# Your goal:
Leave out the pictures, then output the lines of the records below from the first through the one containing "Gourmet (565, 2031)".

(Dataset entries)
****

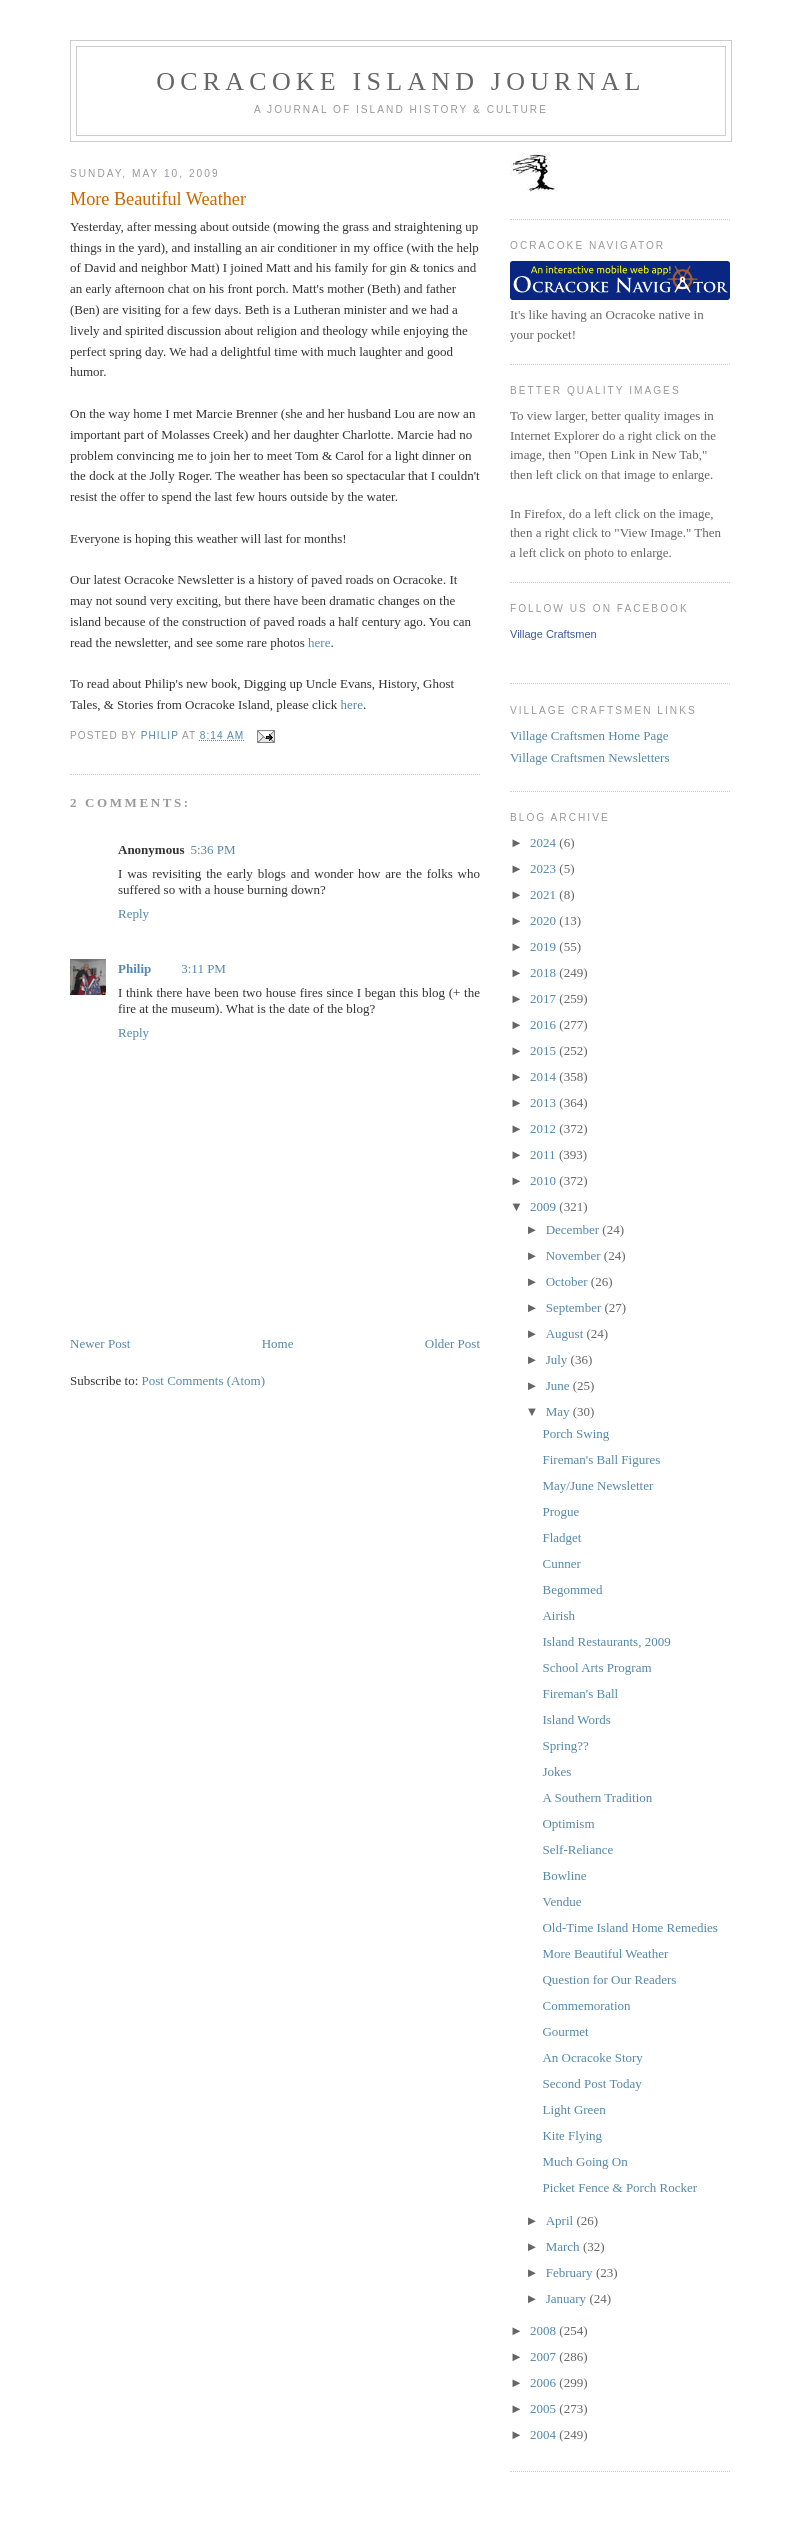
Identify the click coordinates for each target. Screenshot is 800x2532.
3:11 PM (203, 968)
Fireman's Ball (580, 1693)
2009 (544, 1206)
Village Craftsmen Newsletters (590, 757)
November (575, 1255)
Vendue (561, 1901)
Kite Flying (572, 2135)
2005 (544, 2408)
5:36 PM (212, 849)
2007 (544, 2356)
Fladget (561, 1537)
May (559, 1411)
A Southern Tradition (597, 1797)
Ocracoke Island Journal (400, 81)
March (564, 2246)
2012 (544, 1128)
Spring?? (565, 1745)
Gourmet (565, 2031)
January (568, 2298)
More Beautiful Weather (605, 1953)
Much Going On (584, 2161)
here (319, 642)
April (561, 2220)
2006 (544, 2382)
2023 (544, 868)
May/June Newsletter (597, 1485)
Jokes (556, 1771)
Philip (134, 968)
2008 (544, 2330)
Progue (560, 1511)
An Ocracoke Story (592, 2057)
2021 (544, 894)
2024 (544, 842)
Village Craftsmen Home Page (589, 735)
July (558, 1359)
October (568, 1281)
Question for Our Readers (609, 1979)
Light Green (573, 2109)
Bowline (564, 1875)
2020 (544, 920)
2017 (544, 998)
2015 (544, 1050)
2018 (544, 972)
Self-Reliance (577, 1849)
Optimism (568, 1823)
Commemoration (586, 2005)
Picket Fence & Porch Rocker (619, 2187)
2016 (544, 1024)
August (566, 1333)
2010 (544, 1180)
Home (278, 1343)
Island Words (576, 1719)
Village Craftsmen (553, 634)
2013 (544, 1102)
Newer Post (100, 1343)
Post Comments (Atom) (204, 1380)
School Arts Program (596, 1667)
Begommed (572, 1589)
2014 (544, 1076)
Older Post (452, 1343)
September (575, 1307)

****

# Answer section:
Identify the click coordinates for each target. Screenshot is 800x2532.
3:11 PM (203, 968)
Fireman's Ball (580, 1693)
2009 (544, 1206)
Village Craftsmen Newsletters (590, 757)
November (575, 1255)
Vendue (561, 1901)
Kite Flying (572, 2135)
2005 (544, 2408)
5:36 PM (212, 849)
2007 (544, 2356)
Fladget (561, 1537)
May (559, 1411)
A Southern Tradition (597, 1797)
Ocracoke Island Journal (400, 81)
March (564, 2246)
2012 (544, 1128)
Spring?? (565, 1745)
Gourmet (565, 2031)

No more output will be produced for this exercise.